Son normales y legítimas las aspiraciones
reformistas y también las rupturistas frente a la momificación de legalidades y
acuerdos de todo tipo que pretenden detener el transcurso vital en que están
inmersos los individuos, los pueblos y la sociedad. Otra cosa seria ir contra
natura.
Los marcos legales y los pactos
políticos son fruto de unos consensos en unas circunstancias históricas
concretas. Tienen vocación de permanencia temporal, la más larga posible,
indefinible pero no infinita. También las constituciones refrendadas por los
pueblos. La nuestra nació de un gran pacto de supervivencia y de generosidad de
las distintas posiciones políticas y sociales, en un momento muy singular.
A los inmovilistas recalcitrantes hay que
recordarles que hay vida más allá de la Constitución. Si las nuevas
circunstancias vitales, profundas y contrastadas, lo piden clamorosamente,
habrá que modificarla en consonancia con los nuevos tiempos y las legitimas
demandas mayoritarias de la colectividad que la aprobó o de una parte de la
misma, con personalidad cohesionada y sólida, que tenga o haya alcanzado
mayoría de edad.
Si los instrumentos o las vías para este cambio no
son adecuados o son prácticamente intransitables, la iniciativa y la
imaginación política responsable debería encontrar las fórmulas adecuadas en un
marco de entendimiento, lealtad y convivencia. El enfrentamiento provoca enfrentamiento;
la deslealtad, deslealtad, y la agitación, imposición autoritaria.
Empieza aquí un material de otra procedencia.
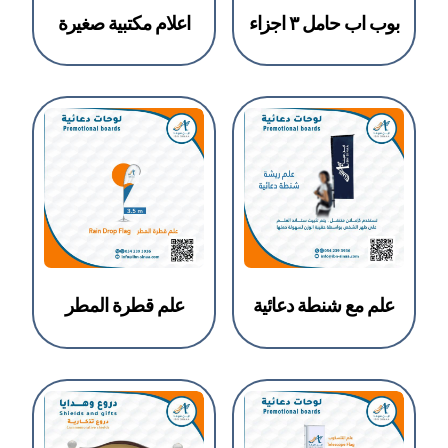
بوب اب حامل ٣ اجزاء
اعلام مكتبية صغيرة
علم مع شنطة دعائية
علم قطرة المطر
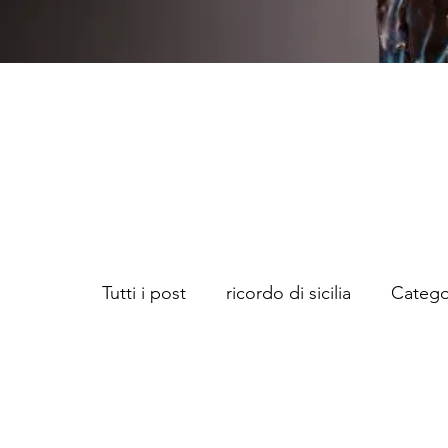
Tutti i post
ricordo di sicilia
Catego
La Constitución es garantía de convivencia
democrática, pero hasta un límite razonable. Más allá de este, como sería
considerarla intocable o un texto sagrado, podría ser garantía de todo lo
contrario, de inconvivencia. Es fácil comprenderlo. Como lo es pensar que
seguramente hemos llegado a este límite razonable, por lo menos en algunos
aspectos. El principal, la revisión de la distribución territorial del poder.
No todo se reduce a la simplista disyuntiva centralismo o
independentismo de alguna comunidad que reclama más reconocimiento de su
personalidad. Hay más formas posibles -no fáciles- de reorganización
territorial: desde un estado autonómico mejor clarificado, más respetuoso con
las competencias de cada cual y con instituciones de mutua colaboración (el
Senado, p.e.), hasta la federación o la confederación. Y tampoco hay que caer
en la simetría, pues ni todas las comunidades son iguales ni tienen las mimas
posibilidades o aspiraciones.
Hay que huir del inmovilismo y del simplismo. Ni la
Constitución es la Biblia inspirada por algún dios, ni el enfrenamiento
independentismo contra unitarismo constituye un mandato de otros dioses. Ambos
son más bien productos de la obstinación. En definitiva, de actitudes legítimas
pero muy dogmáticas.
Y los dogmatismos son contrarios a la democracia,
que es aún la mejor actitud y garantía de la pacífica convivencia. La que más
se corresponde con el incesante transcurrir de la vida misma.